Mr. Saitta was the go between in the original law suit to stop the construction of all the schools, and should know of the power that is wielded in Columbia. The school board is also defended by lawyers from Columbia that have political, legislative, and judicial favor. Our original suit was not given much thought by the Supreme Court, mainly because three essential elements that had been requested by me were left off the suit. These elements included the fact that the School Board was to make the payments on a lease basis to SCAGO and SCAGO would be responsible to pay the bond holders through a company believed to be Wells Fargo Bank, which meant that these payments were an operational expense to the Board. The account that the payments by the School Board were made from couldn’t be a debt account because the school board was not allowed to have debt of this magnitude(only 8% of the appraised property values in the county) and it violated the constitutional law from paying from the bond account. This type of payment made the State of SC responsible under law 388 because it was an operating expense, and was so ruled so by the SC Supreme Count in July of 2009. Seven counties were granted a favorable ruling which meant that the other 39 counties had to pay for their schools .
Long before the Supreme Court ruled it an operating expense, the Conservatives of the Upstate held a conference with Governor Sanford, and explained the operating expense claim.
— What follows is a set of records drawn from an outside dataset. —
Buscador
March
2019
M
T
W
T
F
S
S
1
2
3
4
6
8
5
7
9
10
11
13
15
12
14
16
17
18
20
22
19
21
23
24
He agreed with us and referred us to Attorney General McMaster. I found out that the Legislature had passed a law that citizens could not go direct to their elected Attorney General. I asked Senator Martin to get us an audience with McMaster. He sent me a letter explaining that he had gone direct to McMaster and that McMaster said there was “no problem” and Martin now considered my request fulfilled. We then went to a law firm in Columbia who intimated they might take the case Pro Bono ( on contingency) because they agreed with us. The next day they called and said it would cost us $250,000 to take the case. We asked for our paperwork back but to this day it has not been returned. The next thing I heard about it was that 7 counties had won the case using our pleadings even mentioning Pickens in the suit. I then asked the school board to get our money back for the people of Pickens County. Senator Martin blocked every effort to get the peoples’ money back, even pre filing laws to stop us.
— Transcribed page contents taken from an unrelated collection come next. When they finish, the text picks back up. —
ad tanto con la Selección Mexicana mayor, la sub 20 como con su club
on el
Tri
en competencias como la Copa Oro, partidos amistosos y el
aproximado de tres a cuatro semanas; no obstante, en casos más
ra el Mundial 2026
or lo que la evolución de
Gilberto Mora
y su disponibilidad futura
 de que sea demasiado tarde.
On Mr. Saitta’s cost of the athletic fields at $31.6 million. He needs to retake cost accounting 101. True my $100 million was an estimate, but I will debate Mr. Saitta anytime on his figure. Just the interest alone for 25 years on his figure would run it up to nearly $100 million, but I am convinced he left out many costs in his figures: four new football stadiums, land bought and graded for the stadiums, parking , % of bond attorneys fees, at least four new gymnasiums which are a high percentage of the square footage of each high school, land for and construction of baseball, soccer and other sports fields, and so on. The destruction of Daniel High facilities must be included.
Last, I want SLED to be called in to look at over collections of tax over the last 30 years estimated at $40 million which should have been refunded.